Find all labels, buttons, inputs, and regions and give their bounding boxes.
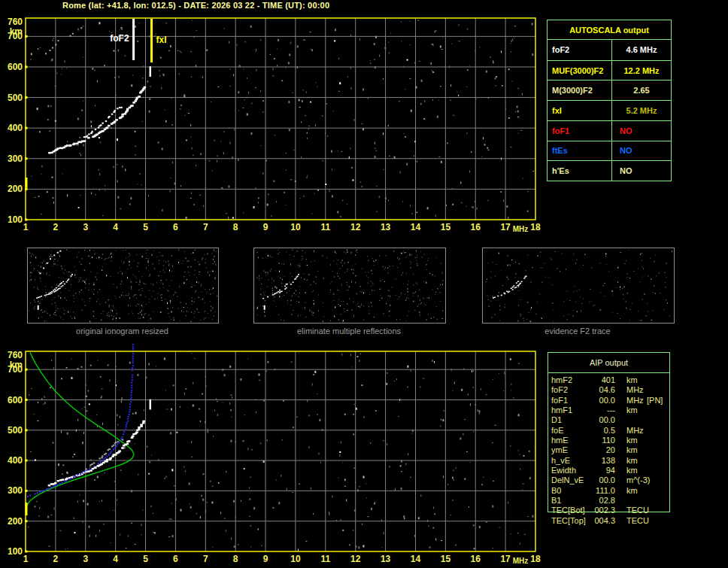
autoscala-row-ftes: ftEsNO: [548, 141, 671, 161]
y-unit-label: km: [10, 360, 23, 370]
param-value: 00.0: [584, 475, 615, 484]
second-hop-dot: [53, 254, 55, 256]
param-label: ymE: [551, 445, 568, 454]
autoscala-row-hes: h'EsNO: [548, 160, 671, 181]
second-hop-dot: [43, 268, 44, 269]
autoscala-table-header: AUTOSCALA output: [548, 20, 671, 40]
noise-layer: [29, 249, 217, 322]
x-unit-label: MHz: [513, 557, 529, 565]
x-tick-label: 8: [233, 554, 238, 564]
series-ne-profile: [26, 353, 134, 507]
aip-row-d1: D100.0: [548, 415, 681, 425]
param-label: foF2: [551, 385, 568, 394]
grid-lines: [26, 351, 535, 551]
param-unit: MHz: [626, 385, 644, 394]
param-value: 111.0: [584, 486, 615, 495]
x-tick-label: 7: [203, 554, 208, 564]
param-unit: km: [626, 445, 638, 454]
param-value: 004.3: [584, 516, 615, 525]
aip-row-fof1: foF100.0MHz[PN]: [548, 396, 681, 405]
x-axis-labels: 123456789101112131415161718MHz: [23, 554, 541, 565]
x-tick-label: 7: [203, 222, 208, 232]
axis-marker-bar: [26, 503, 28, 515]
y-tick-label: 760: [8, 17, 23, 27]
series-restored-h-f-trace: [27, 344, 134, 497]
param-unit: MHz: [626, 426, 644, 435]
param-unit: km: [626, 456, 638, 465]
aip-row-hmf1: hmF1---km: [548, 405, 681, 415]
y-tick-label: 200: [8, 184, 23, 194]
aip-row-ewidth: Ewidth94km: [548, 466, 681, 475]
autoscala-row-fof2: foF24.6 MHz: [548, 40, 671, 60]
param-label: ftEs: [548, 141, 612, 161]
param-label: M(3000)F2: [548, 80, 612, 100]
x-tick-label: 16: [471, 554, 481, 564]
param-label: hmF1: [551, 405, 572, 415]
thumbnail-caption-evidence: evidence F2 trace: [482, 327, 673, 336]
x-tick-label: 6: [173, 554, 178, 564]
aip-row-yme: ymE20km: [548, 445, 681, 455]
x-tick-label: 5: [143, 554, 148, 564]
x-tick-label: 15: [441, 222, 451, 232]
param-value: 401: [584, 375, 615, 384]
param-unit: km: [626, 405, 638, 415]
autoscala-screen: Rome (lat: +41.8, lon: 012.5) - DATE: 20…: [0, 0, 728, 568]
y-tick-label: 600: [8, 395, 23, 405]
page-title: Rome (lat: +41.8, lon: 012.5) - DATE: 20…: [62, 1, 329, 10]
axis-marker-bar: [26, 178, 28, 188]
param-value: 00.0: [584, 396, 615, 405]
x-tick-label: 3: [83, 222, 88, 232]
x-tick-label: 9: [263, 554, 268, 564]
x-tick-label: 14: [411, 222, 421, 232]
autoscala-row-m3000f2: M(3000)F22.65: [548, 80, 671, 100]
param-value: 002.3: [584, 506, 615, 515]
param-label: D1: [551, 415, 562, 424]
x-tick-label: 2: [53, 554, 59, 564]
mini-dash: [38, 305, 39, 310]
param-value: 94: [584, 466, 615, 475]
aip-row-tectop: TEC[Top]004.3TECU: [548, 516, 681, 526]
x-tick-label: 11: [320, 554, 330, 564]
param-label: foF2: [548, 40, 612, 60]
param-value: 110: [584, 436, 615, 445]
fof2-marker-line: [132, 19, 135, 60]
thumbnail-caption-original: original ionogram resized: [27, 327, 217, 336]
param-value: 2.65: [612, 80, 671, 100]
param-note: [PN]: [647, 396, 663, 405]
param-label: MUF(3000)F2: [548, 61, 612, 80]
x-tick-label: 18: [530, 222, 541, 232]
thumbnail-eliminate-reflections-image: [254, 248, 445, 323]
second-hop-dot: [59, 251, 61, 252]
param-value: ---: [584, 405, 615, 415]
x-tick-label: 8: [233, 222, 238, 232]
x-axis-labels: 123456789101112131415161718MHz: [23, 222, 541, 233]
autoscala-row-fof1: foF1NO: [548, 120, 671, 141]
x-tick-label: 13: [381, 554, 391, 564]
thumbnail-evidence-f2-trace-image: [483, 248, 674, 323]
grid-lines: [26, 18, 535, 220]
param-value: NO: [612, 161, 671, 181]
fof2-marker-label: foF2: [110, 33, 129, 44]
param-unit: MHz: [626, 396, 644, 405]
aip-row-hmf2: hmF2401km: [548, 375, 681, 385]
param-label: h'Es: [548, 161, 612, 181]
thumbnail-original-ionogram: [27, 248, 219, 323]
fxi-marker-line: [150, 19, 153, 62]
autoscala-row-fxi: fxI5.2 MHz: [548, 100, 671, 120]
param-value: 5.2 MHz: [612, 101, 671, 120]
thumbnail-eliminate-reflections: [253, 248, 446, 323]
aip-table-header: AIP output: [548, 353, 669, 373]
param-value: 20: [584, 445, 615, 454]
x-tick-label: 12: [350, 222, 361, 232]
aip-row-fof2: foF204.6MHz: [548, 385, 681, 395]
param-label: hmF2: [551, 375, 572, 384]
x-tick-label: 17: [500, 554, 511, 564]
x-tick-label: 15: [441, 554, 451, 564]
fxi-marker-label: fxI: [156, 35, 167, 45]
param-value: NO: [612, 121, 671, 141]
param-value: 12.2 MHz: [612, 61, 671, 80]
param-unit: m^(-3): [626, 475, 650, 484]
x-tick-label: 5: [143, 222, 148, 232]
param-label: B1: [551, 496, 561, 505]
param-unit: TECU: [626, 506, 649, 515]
#####
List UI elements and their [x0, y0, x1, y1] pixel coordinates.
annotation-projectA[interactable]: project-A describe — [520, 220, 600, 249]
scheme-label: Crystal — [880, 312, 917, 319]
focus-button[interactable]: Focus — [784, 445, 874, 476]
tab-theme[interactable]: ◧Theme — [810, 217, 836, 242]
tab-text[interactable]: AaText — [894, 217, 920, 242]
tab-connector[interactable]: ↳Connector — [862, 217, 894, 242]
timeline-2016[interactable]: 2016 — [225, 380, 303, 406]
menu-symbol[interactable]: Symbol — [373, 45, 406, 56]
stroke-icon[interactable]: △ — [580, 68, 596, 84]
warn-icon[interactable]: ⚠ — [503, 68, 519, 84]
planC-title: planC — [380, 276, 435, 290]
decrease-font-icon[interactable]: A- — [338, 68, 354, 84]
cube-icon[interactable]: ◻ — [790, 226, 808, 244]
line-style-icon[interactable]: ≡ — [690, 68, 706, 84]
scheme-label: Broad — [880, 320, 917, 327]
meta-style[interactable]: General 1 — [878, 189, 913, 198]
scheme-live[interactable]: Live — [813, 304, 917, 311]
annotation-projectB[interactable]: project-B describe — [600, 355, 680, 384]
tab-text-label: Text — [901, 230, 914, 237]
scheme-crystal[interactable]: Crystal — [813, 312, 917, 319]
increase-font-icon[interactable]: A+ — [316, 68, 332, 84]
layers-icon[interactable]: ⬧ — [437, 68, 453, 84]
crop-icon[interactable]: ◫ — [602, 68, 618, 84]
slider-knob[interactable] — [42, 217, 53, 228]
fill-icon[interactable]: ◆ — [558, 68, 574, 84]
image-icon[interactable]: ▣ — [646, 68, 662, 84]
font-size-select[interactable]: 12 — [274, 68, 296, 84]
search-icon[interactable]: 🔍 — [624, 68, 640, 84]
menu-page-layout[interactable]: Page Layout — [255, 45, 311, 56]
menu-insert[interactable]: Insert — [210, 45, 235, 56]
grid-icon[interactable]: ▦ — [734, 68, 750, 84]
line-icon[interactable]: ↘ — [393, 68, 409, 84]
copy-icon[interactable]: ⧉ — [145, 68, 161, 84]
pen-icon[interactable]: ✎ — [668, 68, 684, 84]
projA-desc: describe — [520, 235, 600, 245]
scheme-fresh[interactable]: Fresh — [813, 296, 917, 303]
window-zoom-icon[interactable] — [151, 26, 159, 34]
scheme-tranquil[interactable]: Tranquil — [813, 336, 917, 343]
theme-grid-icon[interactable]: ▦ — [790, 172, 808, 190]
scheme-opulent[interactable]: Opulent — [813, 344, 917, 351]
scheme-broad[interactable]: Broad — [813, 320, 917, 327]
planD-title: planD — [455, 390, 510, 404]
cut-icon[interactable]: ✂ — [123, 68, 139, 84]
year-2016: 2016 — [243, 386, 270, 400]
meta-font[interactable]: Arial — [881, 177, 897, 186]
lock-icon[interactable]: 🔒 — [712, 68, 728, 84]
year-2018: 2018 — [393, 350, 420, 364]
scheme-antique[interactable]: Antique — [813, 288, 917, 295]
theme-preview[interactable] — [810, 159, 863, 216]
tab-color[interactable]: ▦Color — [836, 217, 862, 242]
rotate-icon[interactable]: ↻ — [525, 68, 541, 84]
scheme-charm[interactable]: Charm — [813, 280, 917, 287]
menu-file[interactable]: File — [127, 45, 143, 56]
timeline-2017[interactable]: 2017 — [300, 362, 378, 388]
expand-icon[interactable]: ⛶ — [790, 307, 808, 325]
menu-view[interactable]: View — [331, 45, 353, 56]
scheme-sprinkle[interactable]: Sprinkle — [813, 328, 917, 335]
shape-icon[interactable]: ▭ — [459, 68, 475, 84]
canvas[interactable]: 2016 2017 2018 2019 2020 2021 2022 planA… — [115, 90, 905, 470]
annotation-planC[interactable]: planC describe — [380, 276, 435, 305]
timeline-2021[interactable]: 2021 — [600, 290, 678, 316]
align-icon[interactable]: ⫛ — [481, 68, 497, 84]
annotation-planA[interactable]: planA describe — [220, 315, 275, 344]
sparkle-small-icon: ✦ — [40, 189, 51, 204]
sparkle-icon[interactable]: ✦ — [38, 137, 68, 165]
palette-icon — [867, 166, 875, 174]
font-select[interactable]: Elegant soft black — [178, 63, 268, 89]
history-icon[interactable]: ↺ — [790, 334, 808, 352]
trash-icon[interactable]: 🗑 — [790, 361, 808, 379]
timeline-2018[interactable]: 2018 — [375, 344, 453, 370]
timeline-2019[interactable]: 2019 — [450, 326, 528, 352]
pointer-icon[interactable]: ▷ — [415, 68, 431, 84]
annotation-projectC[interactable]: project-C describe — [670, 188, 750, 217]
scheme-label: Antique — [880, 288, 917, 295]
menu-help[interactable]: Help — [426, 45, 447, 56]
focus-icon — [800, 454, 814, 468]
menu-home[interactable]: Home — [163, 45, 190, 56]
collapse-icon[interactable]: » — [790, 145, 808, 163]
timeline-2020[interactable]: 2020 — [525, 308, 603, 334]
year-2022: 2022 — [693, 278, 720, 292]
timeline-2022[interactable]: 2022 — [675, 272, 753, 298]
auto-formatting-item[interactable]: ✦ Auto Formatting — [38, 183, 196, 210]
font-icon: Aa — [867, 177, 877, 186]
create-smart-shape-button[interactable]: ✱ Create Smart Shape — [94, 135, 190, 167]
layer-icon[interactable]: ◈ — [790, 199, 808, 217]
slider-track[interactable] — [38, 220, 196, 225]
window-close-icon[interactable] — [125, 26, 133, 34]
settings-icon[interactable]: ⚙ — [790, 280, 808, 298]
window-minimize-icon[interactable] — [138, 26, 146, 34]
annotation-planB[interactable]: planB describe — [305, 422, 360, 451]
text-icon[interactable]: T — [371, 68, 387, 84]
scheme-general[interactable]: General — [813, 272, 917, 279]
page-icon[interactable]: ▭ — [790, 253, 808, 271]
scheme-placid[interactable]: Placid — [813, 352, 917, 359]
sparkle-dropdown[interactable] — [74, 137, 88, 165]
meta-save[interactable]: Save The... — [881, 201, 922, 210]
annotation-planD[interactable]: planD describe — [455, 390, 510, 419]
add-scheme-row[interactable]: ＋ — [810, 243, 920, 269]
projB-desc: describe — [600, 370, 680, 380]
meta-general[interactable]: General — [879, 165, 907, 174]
#####
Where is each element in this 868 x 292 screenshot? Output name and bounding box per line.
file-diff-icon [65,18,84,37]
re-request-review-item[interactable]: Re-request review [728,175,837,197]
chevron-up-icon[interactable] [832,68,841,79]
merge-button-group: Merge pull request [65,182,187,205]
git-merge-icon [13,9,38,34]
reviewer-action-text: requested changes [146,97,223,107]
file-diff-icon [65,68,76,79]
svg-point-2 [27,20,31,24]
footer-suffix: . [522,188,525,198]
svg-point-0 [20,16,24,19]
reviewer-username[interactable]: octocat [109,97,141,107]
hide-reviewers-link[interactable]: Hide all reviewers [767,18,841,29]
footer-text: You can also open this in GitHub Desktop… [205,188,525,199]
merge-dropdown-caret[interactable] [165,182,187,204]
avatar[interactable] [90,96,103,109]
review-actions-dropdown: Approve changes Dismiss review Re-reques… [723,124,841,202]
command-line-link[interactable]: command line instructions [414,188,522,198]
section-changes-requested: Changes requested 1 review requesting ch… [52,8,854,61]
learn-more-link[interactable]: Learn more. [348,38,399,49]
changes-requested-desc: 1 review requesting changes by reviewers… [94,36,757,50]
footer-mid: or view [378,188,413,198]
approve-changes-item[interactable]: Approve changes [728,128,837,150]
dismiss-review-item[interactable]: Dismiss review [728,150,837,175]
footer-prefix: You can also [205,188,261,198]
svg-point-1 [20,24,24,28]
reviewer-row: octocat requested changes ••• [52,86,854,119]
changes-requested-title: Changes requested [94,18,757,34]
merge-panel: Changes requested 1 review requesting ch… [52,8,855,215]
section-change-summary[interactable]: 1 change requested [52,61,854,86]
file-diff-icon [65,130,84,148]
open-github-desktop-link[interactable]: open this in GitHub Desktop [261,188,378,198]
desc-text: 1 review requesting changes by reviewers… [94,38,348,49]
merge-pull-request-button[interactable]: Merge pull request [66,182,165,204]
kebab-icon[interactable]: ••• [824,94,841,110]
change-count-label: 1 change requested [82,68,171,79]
#####
__WHAT IS NEEDED__.
Going through the entries above, report how many lines contain the word "planA", with no other text.

__RESULT FOR THIS EXERCISE__.
2